Better Memory Utilization

In order for PROC NETFLOW to make better utilization of available memory, you can now specify options that indicate the approximate size of the model. PROC NETFLOW then knows what to expect. For example, if you indicate that the problem has no nonarc variables, PROC NETFLOW will not allocate memory to store nonarc data. That memory is utilized better for other purposes. Memory is often allocated to receive or store data of some type. If you indicate that the model does not have much data of a particular type, the memory that would otherwise have been allocated to receive or store that data can be used to receive or store data of another type.

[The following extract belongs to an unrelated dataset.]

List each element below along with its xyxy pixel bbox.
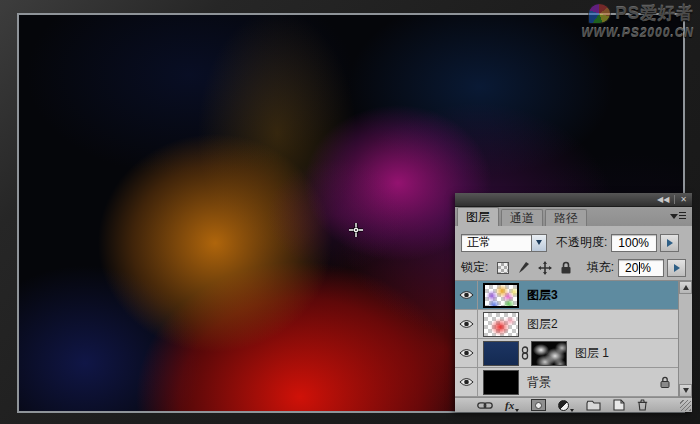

NNODES= approximate number of nodes
NARCS= approximate number of arcs
NNAS= approximate number of nonarc variables or LP variables
NCONS= approximate number of constraints
NCOEFS= approximate number of constraint coefficients

These options will sometimes be referred to as Nxxxx= options.

You do not need to specify all these options for the model, but the more you do, the better. If you do not specify some or all of these options, PROC NETFLOW guesses the size of the problem by using what it already knows about the model. Sometimes PROC NETFLOW guesses the size of the model by looking at the number of observations in the ARCDATA= and CONDATA= data sets. However, PROC NETFLOW uses rough rules of thumb; that typical models are proportioned in certain ways (for example, if there are constraints, then arcs and nonarcs usually have 5 constraint coefficients). If your model has an unusual shape or structure, you are encouraged to use these options.

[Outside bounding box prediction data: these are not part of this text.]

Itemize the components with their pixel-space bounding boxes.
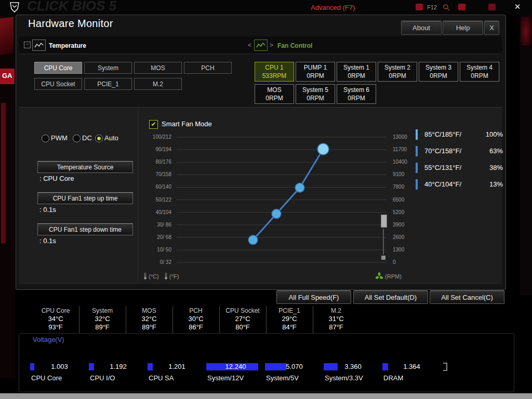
- fan-name: PUMP 1: [304, 63, 327, 72]
- fan-curve-line: [253, 149, 323, 240]
- voltage-value: 1.364: [382, 363, 441, 371]
- step-down-time-button[interactable]: CPU Fan1 step down time: [37, 223, 133, 235]
- readout-celsius: 29°C: [266, 315, 313, 323]
- fan-curve-point[interactable]: [295, 183, 304, 192]
- temp-button-cpu-core[interactable]: CPU Core: [34, 62, 82, 74]
- voltage-name: System/3.3V: [325, 374, 363, 382]
- temp-button-mos[interactable]: MOS: [134, 62, 182, 74]
- radio-pwm-label: PWM: [51, 134, 68, 142]
- fan-button-system6[interactable]: System 60RPM: [337, 84, 376, 104]
- left-axis-tick: 30/ 86: [157, 222, 171, 228]
- fan-button-cpu1[interactable]: CPU 1533RPM: [255, 62, 294, 82]
- fan-name: System 5: [302, 86, 328, 94]
- all-set-cancel-button[interactable]: All Set Cancel(C): [430, 290, 504, 304]
- readout-fahrenheit: 84°F: [266, 323, 313, 331]
- readout-celsius: 32°C: [79, 315, 126, 323]
- left-axis-tick: 70/158: [155, 171, 171, 177]
- point-color-bar: [416, 163, 418, 173]
- panel-divider: [138, 107, 138, 284]
- fan-button-system2[interactable]: System 20RPM: [378, 62, 417, 82]
- fan-button-system3[interactable]: System 30RPM: [419, 62, 458, 82]
- thermometer-icon: [164, 272, 168, 280]
- all-set-default-button[interactable]: All Set Default(D): [353, 290, 428, 304]
- step-up-time-button[interactable]: CPU Fan1 step up time: [37, 192, 133, 204]
- radio-auto-label: Auto: [104, 134, 118, 142]
- readout-fahrenheit: 87°F: [313, 323, 360, 331]
- readout-separator: [172, 306, 173, 333]
- left-axis-tick: 10/ 50: [157, 247, 171, 252]
- fan-speed-slider-end: [381, 256, 385, 260]
- fan-point-row: 40°C/104°F/ 13%: [416, 179, 503, 190]
- fahrenheit-unit-label: (°F): [169, 273, 179, 280]
- fan-point-row: 55°C/131°F/ 38%: [416, 162, 503, 173]
- readout-m2: M.2 31°C 87°F: [313, 307, 360, 331]
- smart-fan-checkbox[interactable]: [149, 120, 158, 129]
- readout-cpu-core: CPU Core 34°C 93°F: [32, 307, 79, 331]
- left-axis-tick: 100/212: [153, 134, 171, 140]
- right-axis: 1300011700104009100780065005200390026001…: [392, 131, 419, 267]
- fan-rpm: 0RPM: [430, 72, 447, 80]
- fan-point-row: 70°C/158°F/ 63%: [416, 145, 503, 156]
- window-title: Hardware Monitor: [28, 18, 113, 30]
- fan-button-pump1[interactable]: PUMP 10RPM: [296, 62, 335, 82]
- fan-curve-point[interactable]: [248, 235, 258, 245]
- collapse-icon[interactable]: −: [24, 42, 31, 48]
- fan-button-system5[interactable]: System 50RPM: [296, 84, 335, 104]
- all-full-speed-button[interactable]: All Full Speed(F): [276, 290, 351, 304]
- right-axis-tick: 13000: [393, 134, 407, 140]
- left-axis-tick: 0/ 32: [160, 259, 171, 265]
- fan-button-mos[interactable]: MOS0RPM: [255, 84, 294, 104]
- voltage-value: 5.070: [265, 363, 324, 371]
- point-color-bar: [416, 179, 418, 190]
- fan-point-row: 85°C/185°F/ 100%: [416, 129, 503, 140]
- point-temp-label: 40°C/104°F/: [424, 180, 461, 188]
- point-temp-label: 70°C/158°F/: [424, 147, 461, 155]
- voltage-panel: Voltage(V) 1.003 CPU Core 1.192 CPU I/O …: [19, 333, 514, 392]
- readout-fahrenheit: 89°F: [79, 323, 126, 331]
- temp-button-cpu-socket[interactable]: CPU Socket: [34, 78, 82, 90]
- help-button[interactable]: Help: [443, 21, 483, 35]
- point-percent-value: 100%: [486, 130, 503, 138]
- voltage-item-cpu-core: 1.003 CPU Core: [30, 363, 89, 389]
- voltage-name: CPU SA: [149, 374, 174, 382]
- fan-rpm: 0RPM: [348, 72, 365, 80]
- close-button[interactable]: X: [484, 21, 499, 35]
- readout-mos: MOS 32°C 89°F: [126, 307, 172, 331]
- voltage-item-system-5v: 5.070 System/5V: [265, 363, 324, 389]
- fan-button-system1[interactable]: System 10RPM: [337, 62, 376, 82]
- fan-prev-arrow-icon[interactable]: <: [248, 42, 251, 49]
- temp-button-system[interactable]: System: [84, 62, 132, 74]
- fan-name: MOS: [267, 86, 281, 94]
- fan-rpm: 0RPM: [307, 94, 324, 102]
- fan-button-system4[interactable]: System 40RPM: [460, 62, 499, 82]
- fan-curve-point[interactable]: [317, 143, 329, 155]
- radio-pwm[interactable]: [42, 135, 49, 142]
- fan-rpm: 0RPM: [471, 72, 488, 80]
- right-axis-tick: 1300: [393, 247, 404, 252]
- fan-curve-plot[interactable]: [177, 131, 390, 267]
- right-axis-tick: 10400: [393, 159, 407, 165]
- radio-dc[interactable]: [73, 135, 81, 142]
- voltage-name: CPU Core: [31, 374, 62, 382]
- temp-button-pch[interactable]: PCH: [184, 62, 232, 74]
- point-temp-label: 85°C/185°F/: [424, 130, 461, 138]
- readout-fahrenheit: 89°F: [126, 323, 172, 331]
- about-button[interactable]: About: [401, 21, 442, 35]
- voltage-name: CPU I/O: [90, 374, 115, 382]
- right-axis-tick: 6500: [393, 197, 404, 203]
- voltage-value: 1.003: [30, 363, 89, 371]
- readout-name: CPU Socket: [219, 307, 266, 315]
- temp-button-pcie1[interactable]: PCIE_1: [84, 78, 132, 90]
- rpm-legend: (RPM): [375, 272, 402, 281]
- temp-button-m2[interactable]: M.2: [134, 78, 182, 90]
- radio-auto[interactable]: [95, 135, 103, 142]
- fan-curve-point[interactable]: [272, 209, 281, 219]
- step-down-time-value: : 0.1s: [39, 237, 56, 245]
- temperature-source-button[interactable]: Temperature Source: [37, 161, 133, 173]
- voltage-scale-end-tick: [443, 363, 447, 371]
- fan-next-arrow-icon[interactable]: >: [270, 42, 273, 49]
- radio-dc-label: DC: [82, 134, 92, 142]
- fan-speed-slider-handle[interactable]: [381, 215, 387, 228]
- voltage-item-system-3v3: 3.360 System/3.3V: [324, 363, 382, 389]
- readout-celsius: 31°C: [313, 315, 360, 323]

If you do use the options and you do not know the exact values to specify, overestimate the values. For example, if you specify NARCS=10000 but the model has 10100 arcs, when dealing with the last 100 arcs, PROC NETFLOW might have to page out data for 10000 arcs each time one of the last arcs must be dealt with. Memory could have been allocated for all 10100 arcs without affecting (much) the rest of the data read, so NARCS=10000 could be more of a hindrance than a help.

The point of these Nxxxx= options is to indicate the model size when PROC NETFLOW does not know it. When PROC NETFLOW knows the “real” value, that value is used instead of Nxxxx= .

When PROC NETFLOW is given a constrained solution warm start, PROC NETFLOW knows from the warm start information all model size parameters, so Nxxxx= options are not used. When an unconstrained warm start is used and the SAME_NONARC_DATA is specified, PROC NETFLOW knows the number of nonarc variables, so that is used instead of the value of the NNAS= option.

ARCS_ONLY_ARCDATA indicates that data for only arcs are in the ARCDATA= data set. Memory would not be wasted to receive data for nonarc and LP variables.

Use the memory usage parameters:

The BYTES= option specifies the size of PROC NETFLOW main working memory in number of bytes.
The MAXARRAYBYTES= option specifies the maximum number of bytes that an array can occupy.
The MEMREP option indicates that memory usage report is to be displayed on the SAS log.

Specifying the BYTES= parameter is particularly important. Specify as large a number as possible, but not such a large number of bytes that will cause PROC NETFLOW (rather, the SAS System running underneath PROC NETFLOW) to run out of memory. Use the MAXARRAYBYTES= option if the model is very large or “disproportionate.” Try increasing or decreasing the MAXARRAYBYTES= option. Limiting the amount of memory for use by big arrays is good if they would take up too much memory to the detriment of smaller arrays, buffers, and other things that require memory. However, too small a value of the MAXARRAYBYTES= option might cause PROC NETFLOW to page a big array excessively. Never specify a value for the MAXARRAYBYTES= option that is smaller than the main node length array. PROC NETFLOW reports the size of this array on the SAS log if you specify the MEMREP option. The MAXARRAYBYTES= option influences paging not only in the data read, but also during optimization. It is often better if optimization is performed as fast as possible, even if the read is made slower as a consequence.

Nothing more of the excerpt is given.